The tragedy that Jess was permitted by the state to stretch out the muscles of a middle aged woman with a boring middle-aged ailment, but is not able to help a two-year old with muscular dystrophy in his home, is not lost on either of us. 

7 thoughts on “Disabled Kids During COVID: Jess’s Story

  1. We sent our youngest to an in-person therapy center 6-9 hours a week all summer despite the summer COVID surge here because it was clear that a) she needed to go and b) that our family needed for her to go. The center has had three or so minor go-rounds with COVID in the center since this summer, but we’ve rolled the dice on this. I did feel some qualms when working with a very pregnant staffer from there and was delighted for her when she finally went off to maternity leave.

    The center sends a therapist to our youngest’s school 6 hours a week to help out in the classroom, which has been working well. They were going to have a Halloween party, but thought better of it, and then delivered a Halloween party-in-a-box to our door, via a staffer riding an inflatable dinosaur. It was adorable.

    (This therapy is paid for by ourselves and our insurance company.)


    1. Well, thank god the insurance company is paying for it. I’ve only had 50/50 luck getting insurance to cover autism therapy. I still don’t know if they’re going to pay for our trip to Yale for an evaluation. They said no the first time, but haven’t heard back from the appeal process yet.


      1. Laura wrote, “Well, thank god the insurance company is paying for it.”


        3 copays a week is pretty stiff, but she’s having a fabulous 2nd year year after a cruddy 1st grade year. She’s crushing her spelling tests and math tests this year. She’s also got a little recess club where she and a couple of chums LARP stories of their own composition.

        I expect we’ll be paying $360 a month in copays for the foreseeable future, on top of private school tuition.

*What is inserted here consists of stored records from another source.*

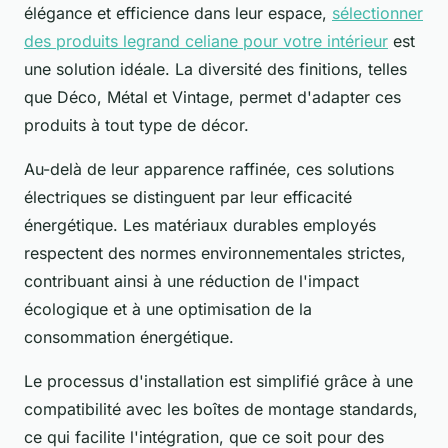
élégance et efficience dans leur espace,
sélectionner
des produits legrand celiane pour votre intérieur
est
une solution idéale. La diversité des finitions, telles
que Déco, Métal et Vintage, permet d'adapter ces
produits à tout type de décor.
Au-delà de leur apparence raffinée, ces solutions
électriques se distinguent par leur efficacité
énergétique. Les matériaux durables employés
respectent des normes environnementales strictes,
contribuant ainsi à une réduction de l'impact
écologique et à une optimisation de la
consommation énergétique.
Le processus d'installation est simplifié grâce à une
compatibilité avec les boîtes de montage standards,
ce qui facilite l'intégration, que ce soit pour des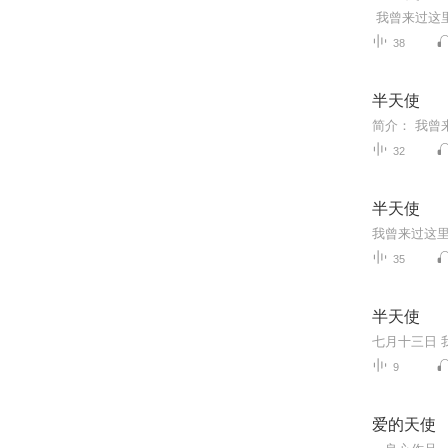
38
半天使
32
半天使
35
半天使
9
爱的天使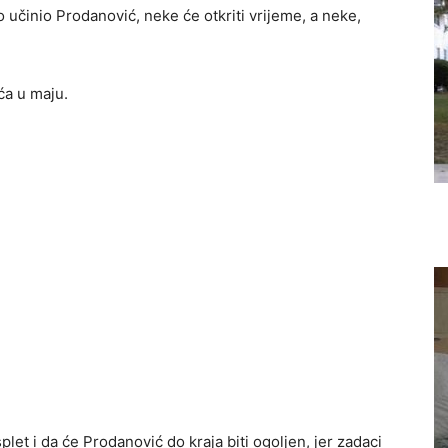
o učinio Prodanović, neke će otkriti vrijeme, a neke,
ća u maju.
plet i da će Prodanović do kraja biti ogoljen, jer zadaci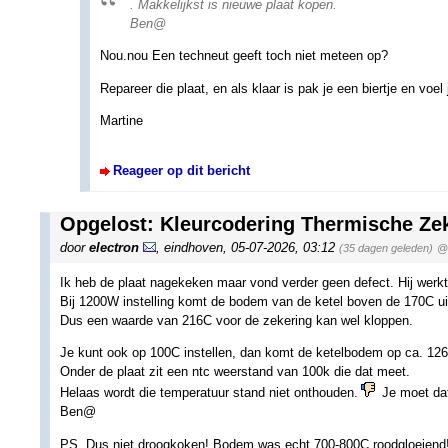
. Makkelijkst is nieuwe plaat kopen.
Ben@
Nou.nou Een techneut geeft toch niet meteen op?
Repareer die plaat, en als klaar is pak je een biertje en vo
Martine
Reageer op dit bericht
Opgelost: Kleurcodering Thermische Ze
door
electron
,
eindhoven
,
05-07-2026, 03:12
(35 dagen geleden)
@ 
Ik heb de plaat nagekeken maar vond verder geen defect. Hij werkt
Bij 1200W instelling komt de bodem van de ketel boven de 170C ui
Dus een waarde van 216C voor de zekering kan wel kloppen.
Je kunt ook op 100C instellen, dan komt de ketelbodem op ca. 126
Onder de plaat zit een ntc weerstand van 100k die dat meet.
Helaas wordt die temperatuur stand niet onthouden.
Je moet dat
Ben@
PS. Dus niet droogkoken! Bodem was echt 700-800C roodgloeiend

  2. I agree that your description of offering physical therapy sounds like OB’s guiding people through home births through zoom and that we cannot just shut down early childhood intervention services if cases get bad again. We need to treat intervention like the essential services they are and offer them in the same conditions we offer other necessary medical care.


    1. bj said, “We need to treat intervention like the essential services they are and offer them in the same conditions we offer other necessary medical care.”

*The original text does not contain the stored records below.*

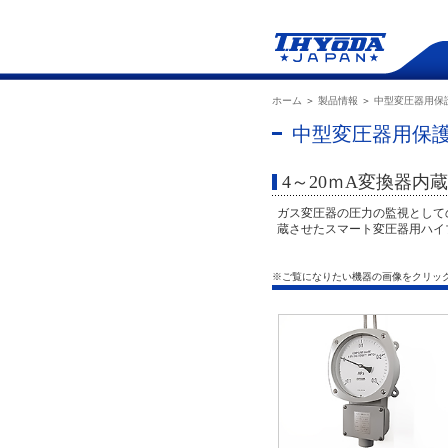
ホーム
＞
製品情報
＞
中型変圧器用保
中型変圧器用保護
4～20ｍA変換器
ガス変圧器の圧力の監視として
蔵させたスマート変圧器用ハイ
※ご覧になりたい機器の画像をクリッ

      1. I’d agree, too. But I think it’s unlikely to happen (or at least, only for people who are getting these services through private/health insurance channels, not the Govt)

        Our lockdown experience in NZ was that these kind of one-on-one, hands-on, in-person services were the *last* ones to get underway again, and the first ones to be pulled when the infection levels went up again, and we went into modified lockdown.

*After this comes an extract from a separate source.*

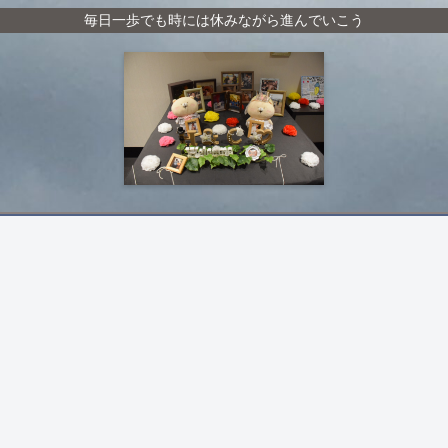
毎日一歩でも時には休みながら進んでいこう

  3. I’m sorry that NJ is having such a terrible time with EI. My son received PT services through EI in NYC and it has been nothing but a positive experience during the pandemic. Service was suspended for about 2 weeks in late March but started up again in mid April with online therapy. It was less than ideal but the therapist did as good a job as possible. We were given the option to go back to in person therapy in June but decided it was too risky and opted to continue with zoom. If our needs were more severe we might have chosen to return to in person. Obviously the disruption and switch to online made it harder for everyone involved, but given how NYC was affected and the incredible risk of therapists doing multiple in-home visits where they are exposed to dozens of people a day in close proximity indoor settings, I think suspending in person was the only responsible option in the Spring. If we had chosen to go back in person, we would have had a total of 2 weeks suspended and about 2 months online, which seems not terrible given the circumstances. I agree that EI should be considered an essential service and that there should be resources devoted to making it safer, perhaps having children go to centers rather than therapists go to individual homes, many of which are crowded apartments.